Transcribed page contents

========

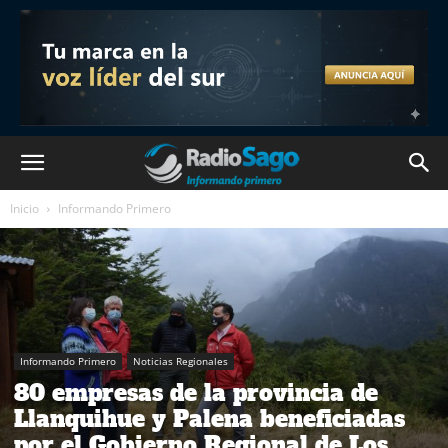
Inicio
Informando Primero
Informando Primero
Noticias Regionales
80 empresas de la provincia de
Llanquihue y Palena beneficiadas
por el Gobierno Regional de Los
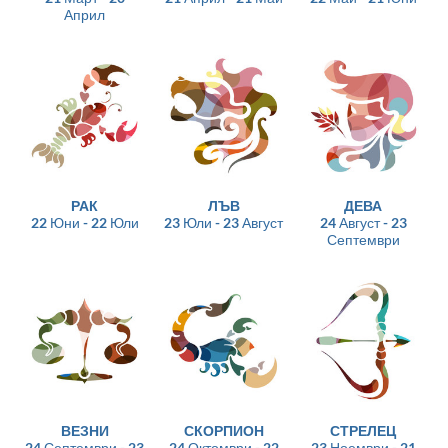
Април
РАК
ЛЪВ
ДЕВА
22 Юни - 22 Юли
23 Юли - 23 Август
24 Август - 23
Септември
ВЕЗНИ
СКОРПИОН
СТРЕЛЕЦ
24 Септември - 23
24 Октомври - 22
23 Ноември - 21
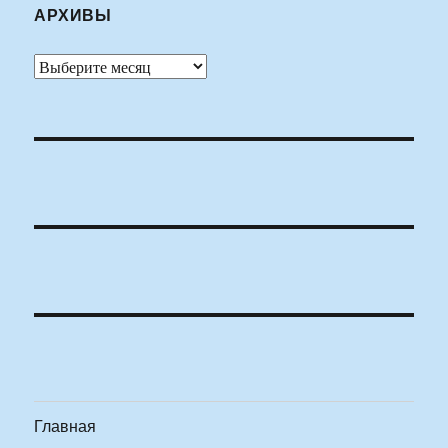
АРХИВЫ
Архивы
Главная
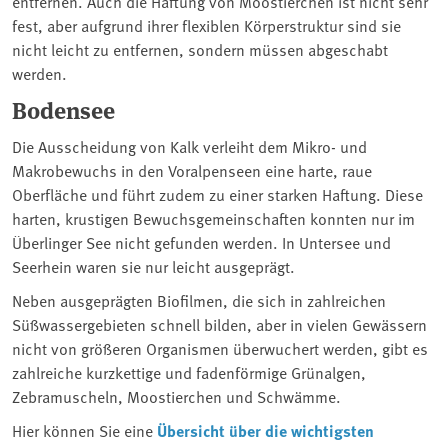
entfernen. Auch die Haftung von Moostierchen ist nicht sehr
fest, aber aufgrund ihrer flexiblen Körperstruktur sind sie
nicht leicht zu entfernen, sondern müssen abgeschabt
werden.
Bodensee
Die Ausscheidung von Kalk verleiht dem Mikro- und
Makrobewuchs in den Voralpenseen eine harte, raue
Oberfläche und führt zudem zu einer starken Haftung. Diese
harten, krustigen Bewuchsgemeinschaften konnten nur im
Überlinger See nicht gefunden werden. In Untersee und
Seerhein waren sie nur leicht ausgeprägt.
Neben ausgeprägten Biofilmen, die sich in zahlreichen
Süßwassergebieten schnell bilden, aber in vielen Gewässern
nicht von größeren Organismen überwuchert werden, gibt es
zahlreiche kurzkettige und fadenförmige Grünalgen,
Zebramuscheln, Moostierchen und Schwämme.
Hier können Sie eine
Übersicht über die wichtigsten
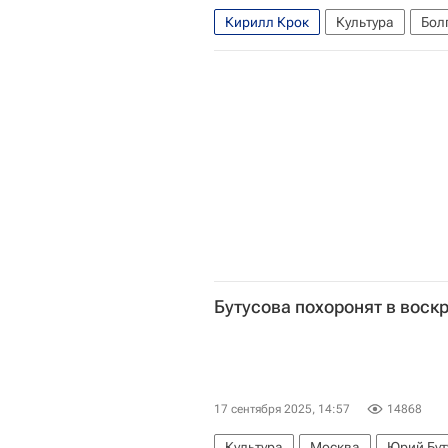
Кирилл Крок
Культура
Бол
Евгений Вахтангов
ГИТИС
Бутусова похоронят в воск
17 сентября 2025, 14:57
14868
Культура
Москва
Юрий Бут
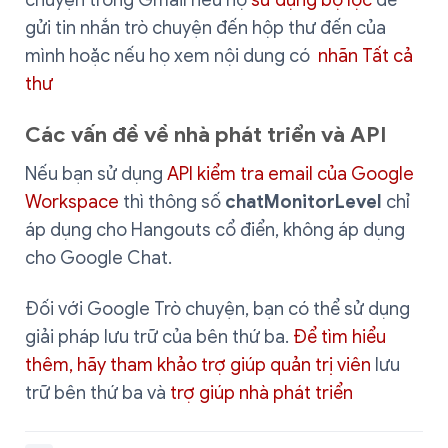
gửi tin nhắn trò chuyện đến hộp thư đến của
mình hoặc nếu họ xem nội dung có
nhãn Tất cả
thư
Các vấn đề về nhà phát triển và API
Nếu bạn sử dụng
API kiểm tra email của Google
Workspace
thì thông số
chatMonitorLevel
chỉ
áp dụng cho Hangouts cổ điển, không áp dụng
cho Google Chat.
Đối với Google Trò chuyện, bạn có thể sử dụng
giải pháp lưu trữ của bên thứ ba.
Để tìm hiểu
thêm, hãy tham khảo trợ giúp quản trị viên
lưu
trữ bên thứ ba và
trợ giúp nhà phát triển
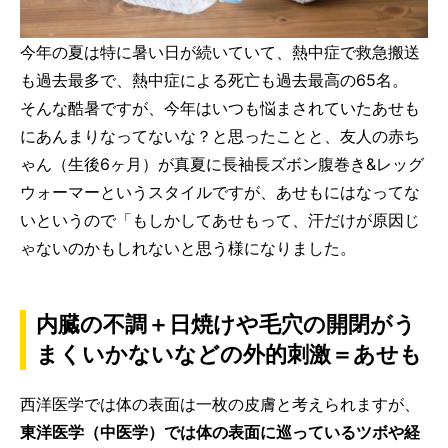
今年の夏は特に暑い日が続いていて、熱中症で救急搬送
も過去最多で、熱中症による死亡も過去最高の65名。
そんな酷暑ですが、今年はいつも悩まされていたあせも
にあんまりなってないな？と思ったことと、友人の赤ち
ゃん（生後6ヶ月）が真夏に長袖長ズボン腹巻き&レッグ
ウォーマーというスタイルですが、あせもにはなってな
いというので「もしかしてあせもって、汗だけが原因じ
ゃないのかもしれないと思う様になりました。
内臓の不調＋日焼けや毛穴の開閉がう
まくいかないなどの外的刺激＝あせも
西洋医学では体の表面は一枚の皮膚と考えられますが、
東洋医学（中医学）では体の表面に巡っているツボや経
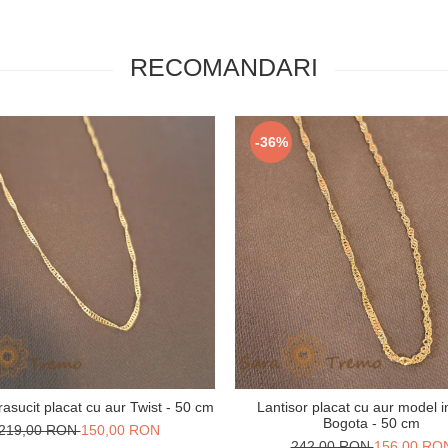
RECOMANDARI
-36%
rasucit placat cu aur Twist - 50 cm
Lantisor placat cu aur model i
Bogota - 50 cm
219,00 RON
150,00 RON
242,00 RON
156,00 RO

========

**Exercise instructions**: Retype the records above exactly. Leave the pictures out.

**Expected answer**:
Inicio
Informando Primero
Informando Primero
Noticias Regionales
80 empresas de la provincia de
Llanquihue y Palena beneficiadas
por el Gobierno Regional de Los
Април
РАК
ЛЪВ
ДЕВА
22 Юни - 22 Юли
23 Юли - 23 Август
24 Август - 23
Септември
ВЕЗНИ
СКОРПИОН
СТРЕЛЕЦ
24 Септември - 23
24 Октомври - 22
23 Ноември - 21
АРХИВЫ
Архивы
Главная
entfernen. Auch die Haftung von Moostierchen ist nicht sehr
fest, aber aufgrund ihrer flexiblen Körperstruktur sind sie
nicht leicht zu entfernen, sondern müssen abgeschabt
werden.
Bodensee
Die Ausscheidung von Kalk verleiht dem Mikro- und
Makrobewuchs in den Voralpenseen eine harte, raue
Oberfläche und führt zudem zu einer starken Haftung. Diese
harten, krustigen Bewuchsgemeinschaften konnten nur im
Überlinger See nicht gefunden werden. In Untersee und
Seerhein waren sie nur leicht ausgeprägt.
Neben ausgeprägten Biofilmen, die sich in zahlreichen
Süßwassergebieten schnell bilden, aber in vielen Gewässern
nicht von größeren Organismen überwuchert werden, gibt es
zahlreiche kurzkettige und fadenförmige Grünalgen,
Zebramuscheln, Moostierchen und Schwämme.
Hier können Sie eine
Übersicht über die wichtigsten
Кирилл Крок
Культура
Бол
Евгений Вахтангов
ГИТИС
Бутусова похоронят в воск
17 сентября 2025, 14:57
14868
Культура
Москва
Юрий Бут
gửi tin nhắn trò chuyện đến hộp thư đến của
mình hoặc nếu họ xem nội dung có
nhãn Tất cả
thư
Các vấn đề về nhà phát triển và API
Nếu bạn sử dụng
API kiểm tra email của Google
Workspace
thì thông số
chatMonitorLevel
chỉ
áp dụng cho Hangouts cổ điển, không áp dụng
cho Google Chat.
Đối với Google Trò chuyện, bạn có thể sử dụng
giải pháp lưu trữ của bên thứ ba.
Để tìm hiểu
thêm, hãy tham khảo trợ giúp quản trị viên
lưu
trữ bên thứ ba và
trợ giúp nhà phát triển
今年の夏は特に暑い日が続いていて、熱中症で救急搬送
も過去最多で、熱中症による死亡も過去最高の65名。
そんな酷暑ですが、今年はいつも悩まされていたあせも
にあんまりなってないな？と思ったことと、友人の赤ち
ゃん（生後6ヶ月）が真夏に長袖長ズボン腹巻き&レッグ
ウォーマーというスタイルですが、あせもにはなってな
いというので「もしかしてあせもって、汗だけが原因じ
ゃないのかもしれないと思う様になりました。
内臓の不調＋日焼けや毛穴の開閉がう
まくいかないなどの外的刺激＝あせも
西洋医学では体の表面は一枚の皮膚と考えられますが、
東洋医学（中医学）では体の表面に巡っているツボや経
RECOMANDARI
-36%
rasucit placat cu aur Twist - 50 cm
Lantisor placat cu aur model i
Bogota - 50 cm
219,00 RON
150,00 RON
242,00 RON
156,00 RO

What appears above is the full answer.